New-York Dolls
L'émission "blues" de radio RDL Colmar animée par Jean-Luc et David BAERST

 

the New-York Dolls (Sylvain Sylvain)


Sylvain pour commencer peux-tu me dire ce qu'il reste, 35 ans après, de l'exubérance des New-York Dolls du début ?
Il y a beaucoup de choses qui restent !

Tu sais, nous avons des nouveaux musiciens dans le groupe qui sont formidables, ils sont vraiment des New-York Dolls et, de ce fait, nous conservons une certaine continuité avec ce que nous faisions lorsque nous avons commencé.

La musique est vraiment du Rock'n'Roll, la musique de nos origines. Lorsque tu enlèves aux New-York Dolls leur rouge à lèvres et leurs chaussures à talons compensés, il reste le Blues.

Nous sommes vraiment un " Blues Band " et nous faisons nos chansons à partir des 3 mêmes cordes.
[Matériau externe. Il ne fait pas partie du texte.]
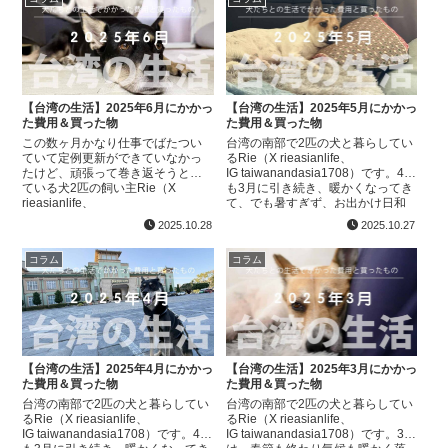
【台湾の生活】2025年6月にかかっ
【台湾の生活】2025年5月にかかっ
た費用＆買った物
た費用＆買った物
この数ヶ月かなり仕事でばたつい
台湾の南部で2匹の犬と暮らしてい
ていて定例更新ができていなかっ
るRie（X rieasianlife、
たけど、頑張って巻き返そうとし
IG taiwanandasia1708）です。4月
ている犬2匹の飼い主Rie（X
も3月に引き続き、暖かくなってき
rieasianlife、
て、でも暑すぎず、お出かけ日和
IG taiwanandasia1708）です。そ
が多かったため、イベントも多く
2025.10.28
2025.10.27
う、すでに4ヶ月も犬たちの記録記
たくさん犬たちをお出かけ...
事が遅れて...
コラム
コラム
【台湾の生活】2025年4月にかかっ
【台湾の生活】2025年3月にかかっ
た費用＆買った物
た費用＆買った物
台湾の南部で2匹の犬と暮らしてい
台湾の南部で2匹の犬と暮らしてい
るRie（X rieasianlife、
るRie（X rieasianlife、
IG taiwanandasia1708）です。4月
IG taiwanandasia1708）です。3月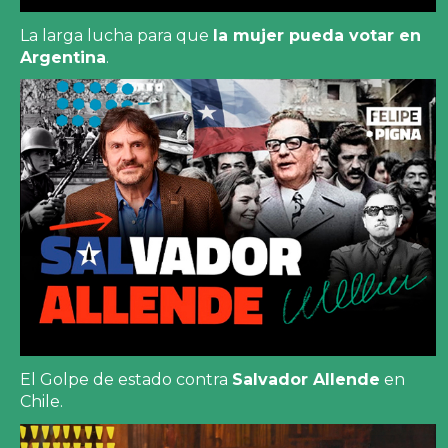
La larga lucha para que
la mujer pueda votar en
Argentina
.
El Golpe de estado contra
Salvador Allende
en
Chile.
Ces titres sont " sexy " et nous les écrivons en étant guidés par nos âmes.
C'est facile d'écrire une chanson, tout le monde peut le faire, mais pour écrire une bonne chanson, il faut vraiment que tu la vives.

Qu'est-ce qui vous a poussés, avec David Johansen, à remonter le groupe ?
C'était en 2004, Morrissey nous a contactés car il était impliqué dans un Festival, à Londres (Le Meltdown Festival, Nda) auquel participait aussi Jane Birkin, qui travaillait avec Serge Gainsbourg dans le passé. Sachant qu'elle y était, j'ai absolument souhaité jouer lors de cette manifestation (rires).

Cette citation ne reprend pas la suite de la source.